* _YOUR INSTRUCTIONS_: Filter the listing below, copying every line in which the word "Liferay" appears.
——————
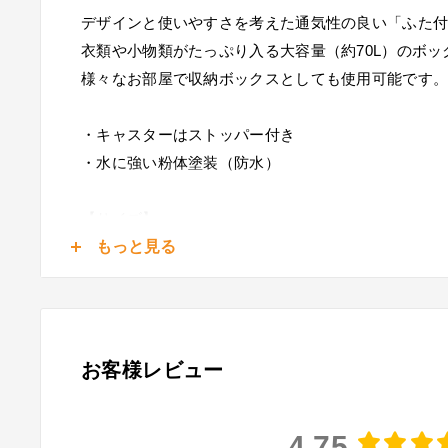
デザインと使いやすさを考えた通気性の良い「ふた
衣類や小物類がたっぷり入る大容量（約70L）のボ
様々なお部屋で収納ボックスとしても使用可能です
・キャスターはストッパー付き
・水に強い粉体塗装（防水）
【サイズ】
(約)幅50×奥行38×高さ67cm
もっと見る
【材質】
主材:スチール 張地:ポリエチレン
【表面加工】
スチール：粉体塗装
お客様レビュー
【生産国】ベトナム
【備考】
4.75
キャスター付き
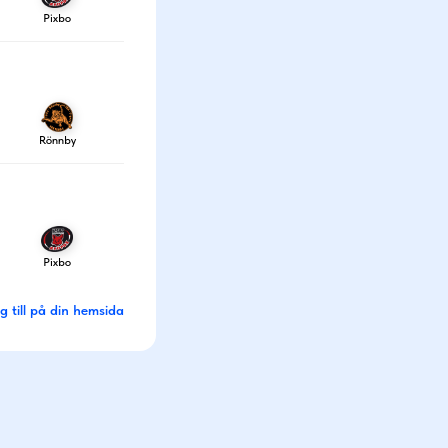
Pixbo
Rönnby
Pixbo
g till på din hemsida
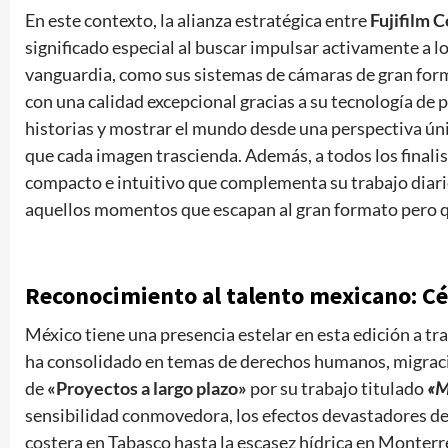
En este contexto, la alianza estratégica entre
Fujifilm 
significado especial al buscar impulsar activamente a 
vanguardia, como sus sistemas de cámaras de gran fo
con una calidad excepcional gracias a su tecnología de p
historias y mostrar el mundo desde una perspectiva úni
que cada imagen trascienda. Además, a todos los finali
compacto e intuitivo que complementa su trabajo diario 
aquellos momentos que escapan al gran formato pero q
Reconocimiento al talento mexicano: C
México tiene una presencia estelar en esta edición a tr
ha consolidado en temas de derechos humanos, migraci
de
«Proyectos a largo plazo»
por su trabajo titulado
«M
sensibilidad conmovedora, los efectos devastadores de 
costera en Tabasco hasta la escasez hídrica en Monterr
——————
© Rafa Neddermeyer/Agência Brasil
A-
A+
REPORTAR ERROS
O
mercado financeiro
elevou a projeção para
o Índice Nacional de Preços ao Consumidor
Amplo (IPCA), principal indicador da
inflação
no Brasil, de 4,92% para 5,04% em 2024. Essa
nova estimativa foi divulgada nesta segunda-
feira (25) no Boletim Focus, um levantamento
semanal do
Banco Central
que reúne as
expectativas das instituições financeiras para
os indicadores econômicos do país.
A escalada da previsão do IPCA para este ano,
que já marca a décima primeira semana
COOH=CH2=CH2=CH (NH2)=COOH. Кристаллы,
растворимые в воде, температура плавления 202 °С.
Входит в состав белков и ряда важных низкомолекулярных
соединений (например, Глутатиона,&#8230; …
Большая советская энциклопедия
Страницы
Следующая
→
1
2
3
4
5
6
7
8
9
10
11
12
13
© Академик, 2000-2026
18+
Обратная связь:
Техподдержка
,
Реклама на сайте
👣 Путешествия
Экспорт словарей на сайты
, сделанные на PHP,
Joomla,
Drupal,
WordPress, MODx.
——————
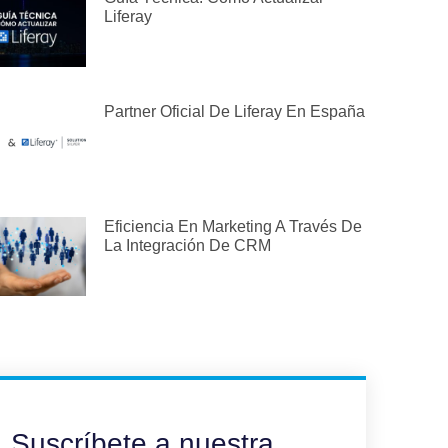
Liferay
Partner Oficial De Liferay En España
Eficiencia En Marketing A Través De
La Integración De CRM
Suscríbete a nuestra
——————
* _ANSWER TO THIS TASK_:
Liferay
Partner Oficial De Liferay En España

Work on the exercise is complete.